As late as August 1864, neither Lincoln nor his Republican Party believed he could win reelection. Why should there not be a patient confidence in the ultimate justice of the people? While I make no recommendation of amendments, I fully recognize the rightful authority of the people over the whole subject, to be exercised in either of the modes prescribed in the instrument itself; and I should, under existing circumstances, favor rather than oppose a fair opportunity being afforded the people to act upon it. He began by downplaying the significance of this inauguration in comparison to his first one, when the nation hovered on the brink of war and all waited to hear what Lincoln planned to do about it. His listeners were certainly moved emotionally, some of them even to tears, but many didn't care for the President's message. God cannot be for, and against the same thing at the same time.

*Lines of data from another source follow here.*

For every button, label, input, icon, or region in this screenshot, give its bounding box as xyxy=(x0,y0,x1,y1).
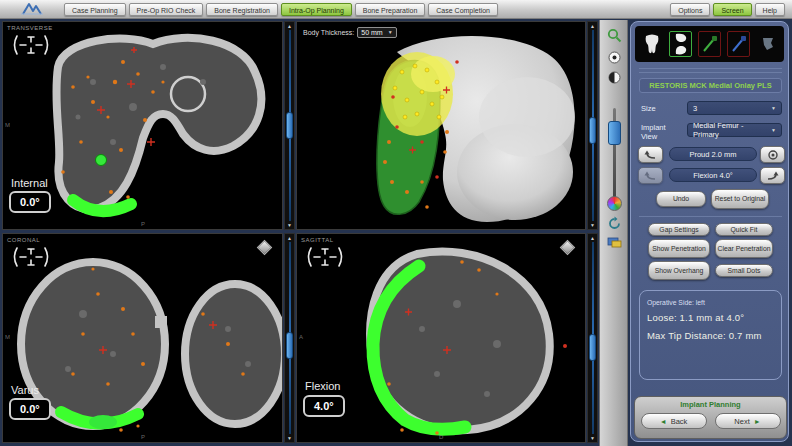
zoom-icon[interactable] xyxy=(607,28,622,43)
implant-view-dropdown[interactable]: Medial Femur - Primary ▼ xyxy=(687,123,782,137)
flexion-increase-button[interactable] xyxy=(760,167,785,184)
max-tip-distance-text: Max Tip Distance: 0.7 mm xyxy=(647,330,774,341)
back-arrow-icon: ◄ xyxy=(660,418,667,425)
viewport-transverse[interactable]: TRANSVERSE M P xyxy=(2,21,283,230)
small-dots-button[interactable]: Small Dots xyxy=(715,264,773,277)
tab-case-planning[interactable]: Case Planning xyxy=(64,3,126,16)
gap-settings-button[interactable]: Gap Settings xyxy=(648,223,710,236)
orientation-letter: P xyxy=(141,221,145,227)
footer-title: Implant Planning xyxy=(635,400,786,409)
flexion-value-button[interactable]: Flexion 4.0° xyxy=(669,168,757,182)
flexion-angle-value: 4.0° xyxy=(303,395,345,417)
scrollbar-handle[interactable] xyxy=(589,117,596,144)
tab-case-completion[interactable]: Case Completion xyxy=(428,3,498,16)
proud-decrease-button[interactable] xyxy=(638,146,663,163)
scroll-down-icon[interactable]: ▼ xyxy=(588,222,597,228)
scroll-up-icon[interactable]: ▲ xyxy=(588,23,597,29)
sagittal-slice-scrollbar[interactable]: ▲ ▼ xyxy=(587,233,598,443)
3d-color-sphere-icon[interactable] xyxy=(607,196,622,211)
scroll-down-icon[interactable]: ▼ xyxy=(285,222,294,228)
next-arrow-icon: ► xyxy=(754,418,761,425)
orientation-letter: M xyxy=(5,334,10,340)
pan-crosshair-icon[interactable] xyxy=(11,246,51,268)
tab-pre-op-rio-check[interactable]: Pre-Op RIO Check xyxy=(129,3,204,16)
proud-value-button[interactable]: Proud 2.0 mm xyxy=(669,147,757,161)
femur-3d-scrollbar[interactable]: ▲ ▼ xyxy=(587,21,598,230)
size-label: Size xyxy=(641,104,656,113)
angle-label-flexion: Flexion xyxy=(305,380,340,392)
viewport-sagittal-label: SAGITTAL xyxy=(301,237,334,243)
view-tool-strip xyxy=(599,20,628,446)
chevron-down-icon: ▼ xyxy=(771,105,776,111)
clear-penetration-button[interactable]: Clear Penetration xyxy=(715,239,773,258)
pan-crosshair-icon[interactable] xyxy=(305,246,345,268)
pan-crosshair-icon[interactable] xyxy=(11,34,51,56)
angle-label-varus: Varus xyxy=(11,384,39,396)
scroll-up-icon[interactable]: ▲ xyxy=(588,235,597,241)
zoom-slider-handle[interactable] xyxy=(608,121,621,145)
screen-button[interactable]: Screen xyxy=(713,3,751,16)
quick-fit-button[interactable]: Quick Fit xyxy=(715,223,773,236)
implant-view-label: Implant View xyxy=(641,123,683,141)
size-dropdown[interactable]: 3 ▼ xyxy=(687,101,782,115)
workflow-icon-strip xyxy=(635,26,784,62)
proud-increase-button[interactable] xyxy=(760,146,785,163)
app-window: Case Planning Pre-Op RIO Check Bone Regi… xyxy=(0,0,792,446)
options-button[interactable]: Options xyxy=(670,3,710,16)
varus-angle-value: 0.0° xyxy=(9,398,51,420)
orientation-letter: M xyxy=(5,122,10,128)
chevron-down-icon: ▼ xyxy=(771,127,776,133)
scroll-down-icon[interactable]: ▼ xyxy=(285,435,294,441)
undo-button[interactable]: Undo xyxy=(656,191,706,207)
orientation-letter: D xyxy=(439,434,443,440)
transverse-slice-scrollbar[interactable]: ▲ ▼ xyxy=(284,21,295,230)
internal-angle-value: 0.0° xyxy=(9,191,51,213)
back-button[interactable]: ◄ Back xyxy=(641,413,707,429)
chevron-down-icon: ▼ xyxy=(388,28,393,37)
scrollbar-handle[interactable] xyxy=(286,112,293,139)
scrollbar-handle[interactable] xyxy=(286,332,293,359)
next-button[interactable]: Next ► xyxy=(715,413,781,429)
loose-value-text: Loose: 1.1 mm at 4.0° xyxy=(647,312,774,323)
viewport-coronal-label: CORONAL xyxy=(7,237,40,243)
help-button[interactable]: Help xyxy=(755,3,785,16)
top-menu-bar: Case Planning Pre-Op RIO Check Bone Regi… xyxy=(0,0,792,19)
body-thickness-dropdown[interactable]: 50 mm ▼ xyxy=(357,27,396,38)
knee-bones-icon[interactable] xyxy=(669,31,692,57)
burr-tool-icon[interactable] xyxy=(756,31,779,57)
scroll-down-icon[interactable]: ▼ xyxy=(588,435,597,441)
coronal-slice-scrollbar[interactable]: ▲ ▼ xyxy=(284,233,295,443)
body-thickness-label: Body Thickness: xyxy=(303,29,354,36)
reset-to-original-button[interactable]: Reset to Original xyxy=(711,189,769,209)
brightness-icon[interactable] xyxy=(607,50,622,65)
blue-probe-icon[interactable] xyxy=(727,31,750,57)
scroll-up-icon[interactable]: ▲ xyxy=(285,23,294,29)
viewport-coronal[interactable]: CORONAL M P xyxy=(2,233,283,443)
scrollbar-handle[interactable] xyxy=(589,334,596,361)
operative-side-text: Operative Side: left xyxy=(647,299,774,306)
tab-intra-op-planning[interactable]: Intra-Op Planning xyxy=(281,3,352,16)
angle-label-internal: Internal xyxy=(11,177,48,189)
tab-bone-registration[interactable]: Bone Registration xyxy=(206,3,278,16)
femur-implant-icon[interactable] xyxy=(640,31,663,57)
planning-info-box: Operative Side: left Loose: 1.1 mm at 4.… xyxy=(639,290,782,380)
femur-3d-render xyxy=(297,22,586,230)
show-penetration-button[interactable]: Show Penetration xyxy=(648,239,710,258)
viewport-femur-3d[interactable]: Body Thickness: 50 mm ▼ xyxy=(296,21,586,230)
rotate-view-icon[interactable] xyxy=(607,216,622,231)
contrast-icon[interactable] xyxy=(607,70,622,85)
flexion-decrease-button[interactable] xyxy=(638,167,663,184)
show-overhang-button[interactable]: Show Overhang xyxy=(648,261,710,280)
orientation-letter: P xyxy=(141,434,145,440)
viewport-transverse-label: TRANSVERSE xyxy=(7,25,53,31)
mako-logo-icon xyxy=(17,2,47,16)
app-logo xyxy=(0,1,64,18)
viewport-sagittal[interactable]: SAGITTAL A D Flexion 4.0° xyxy=(296,233,586,443)
implant-title: RESTORIS MCK Medial Onlay PLS xyxy=(639,78,782,93)
tab-bone-preparation[interactable]: Bone Preparation xyxy=(355,3,425,16)
implant-planning-panel: RESTORIS MCK Medial Onlay PLS Size 3 ▼ I… xyxy=(630,21,789,442)
layers-icon[interactable] xyxy=(607,234,622,249)
scroll-up-icon[interactable]: ▲ xyxy=(285,235,294,241)
green-probe-icon[interactable] xyxy=(698,31,721,57)
navigation-footer: Implant Planning ◄ Back Next ► xyxy=(634,396,787,439)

They didn't like being told that they shared in the guilt of slavery. What has happened to require this speech at this time and place? Now, at the expiration of four years, during which public declarations have been constantly called forth on every point and phase of the great contest which still absorbs the attention and engrosses the energies of the nation, little that is new could be presented. Again: If the United States be not a government proper, but an association of States in the nature of contract merely, can it, as a contract, be peaceably unmade by less than all the parties who made it? Lincoln, the escort being composed of the Union Light Guard. At the time, Booth was deeply involved in a plot to kidnap Lincoln and take him to Richmond, where he could be exchanged for Confederate prisoners of war. All knew that this interest was somehow the cause of the war. Many in the North wanted to abolish slavery or at least prevent it from spreading into the Western territories.
It is a lawyer's question. It is safe to assert that no government proper ever had a provision in its organic law for its own termination. He had held to a strict policy of silence during the months leading up to his inauguration, carefully avoiding making any statements that could be misconstrued by either North or South, prior to becoming the legal leader of the nation. The progress of our arms, upon which all else chiefly depends, is as well known to the public as to myself, and it is, I trust, reasonably satisfactory and encouraging to all. Neither party expected for the war the magnitude or the duration which it has already attained.

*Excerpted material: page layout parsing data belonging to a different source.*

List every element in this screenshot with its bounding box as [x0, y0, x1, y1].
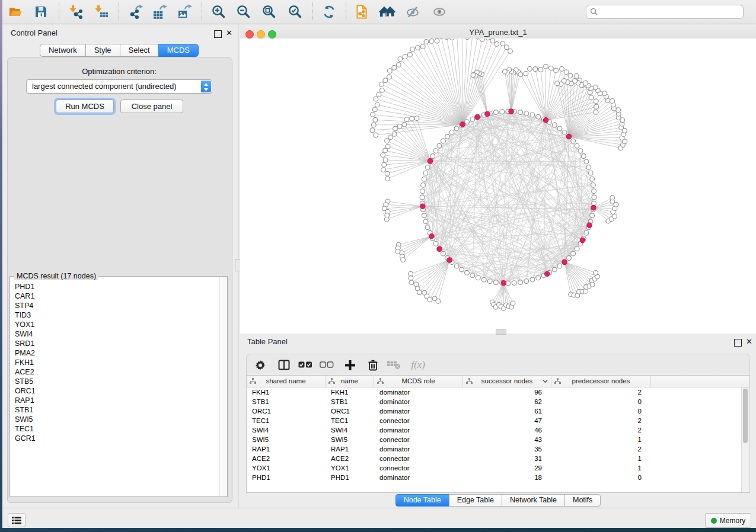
table-panel: Table Panel ✕ f(x) shared namenameMCDS r…: [240, 335, 756, 508]
mcds-result-item[interactable]: SRD1: [11, 339, 219, 348]
table-scrollbar[interactable]: [741, 387, 749, 492]
tab-mcds[interactable]: MCDS: [158, 44, 199, 57]
refresh-layout-icon[interactable]: [320, 3, 339, 21]
tab-network[interactable]: Network: [40, 44, 86, 57]
zoom-out-icon[interactable]: [234, 3, 253, 21]
table-row[interactable]: RAP1RAP1dominator352: [247, 444, 742, 454]
zoom-fit-icon[interactable]: [260, 3, 279, 21]
mcds-result-item[interactable]: ACE2: [11, 367, 219, 377]
mcds-list-scrollbar[interactable]: [219, 277, 227, 496]
mcds-result-item[interactable]: TID3: [11, 310, 219, 320]
export-network-icon[interactable]: [126, 3, 145, 21]
search-icon: [590, 8, 598, 16]
table-row[interactable]: SWI4SWI4dominator462: [247, 425, 742, 435]
mcds-result-item[interactable]: STP4: [11, 301, 219, 310]
table-cell: 0: [551, 397, 651, 406]
mcds-result-item[interactable]: STB5: [11, 377, 219, 386]
table-row[interactable]: YOX1YOX1connector291: [247, 463, 742, 473]
tab-motifs[interactable]: Motifs: [564, 494, 601, 507]
table-row[interactable]: FKH1FKH1dominator962: [247, 387, 742, 397]
home-icon[interactable]: [378, 3, 397, 21]
show-graphics-icon[interactable]: [430, 3, 449, 21]
criterion-select[interactable]: largest connected component (undirected): [26, 79, 212, 94]
mcds-result-item[interactable]: TEC1: [11, 424, 219, 434]
columns-icon[interactable]: [276, 358, 292, 372]
column-header-MCDS-role[interactable]: MCDS role: [374, 376, 463, 387]
mcds-result-item[interactable]: SWI4: [11, 329, 219, 339]
table-cell: 2: [551, 387, 651, 397]
network-graph[interactable]: [240, 39, 756, 334]
close-panel-button[interactable]: Close panel: [120, 100, 183, 113]
mcds-result-item[interactable]: FKH1: [11, 358, 219, 367]
delete-column-icon[interactable]: [365, 358, 381, 372]
tab-style[interactable]: Style: [85, 44, 120, 57]
settings-gear-icon[interactable]: [253, 358, 268, 372]
select-all-icon[interactable]: [298, 358, 313, 372]
deselect-all-icon[interactable]: [319, 358, 334, 372]
table-cell: STB1: [247, 397, 326, 406]
table-cell: 0: [551, 406, 651, 416]
toolbar-separator: [346, 2, 346, 21]
search-field[interactable]: [586, 5, 744, 19]
export-image-icon[interactable]: [175, 3, 194, 21]
table-cell: PHD1: [247, 473, 326, 482]
table-row[interactable]: STB1STB1dominator620: [247, 397, 742, 406]
mcds-result-item[interactable]: GCR1: [11, 434, 219, 443]
float-panel-icon[interactable]: [734, 339, 742, 347]
column-header-name[interactable]: name: [326, 376, 374, 387]
memory-button[interactable]: Memory: [705, 513, 751, 528]
table-row[interactable]: ORC1ORC1dominator610: [247, 406, 742, 416]
network-view-canvas[interactable]: [240, 39, 756, 334]
close-panel-icon[interactable]: ✕: [746, 338, 752, 345]
table-row[interactable]: ACE2ACE2connector311: [247, 454, 742, 463]
column-header-successor-nodes[interactable]: successor nodes: [463, 376, 551, 387]
zoom-in-icon[interactable]: [209, 3, 228, 21]
table-row[interactable]: PHD1PHD1dominator180: [247, 473, 742, 482]
table-cell: ACE2: [326, 454, 374, 463]
export-table-icon[interactable]: [150, 3, 169, 21]
table-cell: 2: [551, 425, 651, 435]
close-panel-icon[interactable]: ✕: [226, 30, 232, 36]
mcds-result-item[interactable]: ORC1: [11, 386, 219, 396]
hide-graphics-icon[interactable]: [403, 3, 422, 21]
float-panel-icon[interactable]: [214, 30, 222, 38]
mcds-result-item[interactable]: YOX1: [11, 320, 219, 329]
table-cell: YOX1: [247, 463, 326, 473]
mcds-result-item[interactable]: STB1: [11, 405, 219, 415]
column-header-shared-name[interactable]: shared name: [247, 376, 326, 387]
node-table[interactable]: shared namenameMCDS rolesuccessor nodesp…: [246, 375, 750, 493]
add-column-icon[interactable]: [342, 358, 358, 372]
open-file-icon[interactable]: [6, 3, 25, 21]
node-table-body[interactable]: FKH1FKH1dominator962STB1STB1dominator620…: [247, 387, 742, 492]
canvas-splitter-handle[interactable]: [496, 329, 506, 335]
mcds-result-list[interactable]: PHD1CAR1STP4TID3YOX1SWI4SRD1PMA2FKH1ACE2…: [11, 282, 219, 496]
mcds-result-item[interactable]: RAP1: [11, 396, 219, 405]
show-panels-button[interactable]: [8, 513, 25, 527]
table-cell: dominator: [374, 397, 463, 406]
import-network-icon[interactable]: [66, 3, 85, 21]
tab-edge-table[interactable]: Edge Table: [449, 494, 502, 507]
table-cell: 1: [551, 435, 651, 444]
search-input[interactable]: [599, 6, 741, 18]
column-header-predecessor-nodes[interactable]: predecessor nodes: [551, 376, 651, 387]
table-cell: dominator: [374, 425, 463, 435]
table-row[interactable]: SWI5SWI5connector431: [247, 435, 742, 444]
import-table-icon[interactable]: [92, 3, 111, 21]
mcds-result-item[interactable]: PHD1: [11, 282, 219, 291]
new-network-from-file-icon[interactable]: [352, 3, 371, 21]
mcds-result-item[interactable]: CAR1: [11, 291, 219, 301]
zoom-selected-icon[interactable]: [286, 3, 305, 21]
run-mcds-button[interactable]: Run MCDS: [56, 100, 114, 113]
tab-node-table[interactable]: Node Table: [395, 494, 449, 507]
toolbar-separator: [312, 2, 312, 21]
table-row[interactable]: TEC1TEC1connector472: [247, 416, 742, 425]
tab-select[interactable]: Select: [120, 44, 159, 57]
table-scrollbar-thumb[interactable]: [743, 389, 748, 443]
tab-network-table[interactable]: Network Table: [502, 494, 565, 507]
table-cell: 96: [463, 387, 551, 397]
mcds-result-item[interactable]: SWI5: [11, 415, 219, 424]
mcds-result-item[interactable]: PMA2: [11, 348, 219, 358]
node-table-header[interactable]: shared namenameMCDS rolesuccessor nodesp…: [247, 376, 749, 387]
toolbar-separator: [59, 2, 59, 21]
save-session-icon[interactable]: [31, 3, 50, 21]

While the inaugural address was being delivered from this place, devoted altogether to saving the Union without war, insurgent agents were in the city seeking to destroy it without war — seeking to dissolve the Union, and divide effects, by negotiation. Fellow-countrymen: At this second appearing to take the oath of the presidential office, there is less occasion for an extended address than there was at the first. Then a statement, somewhat in detail, of a course to be pursued, seemed fitting and proper. Fondly do we hope—fervently do we pray—that this mighty scourge of war may speedily pass away. Source: , edited by Roy P. He believed that we should end the war with a mutual agreement to cease fighting.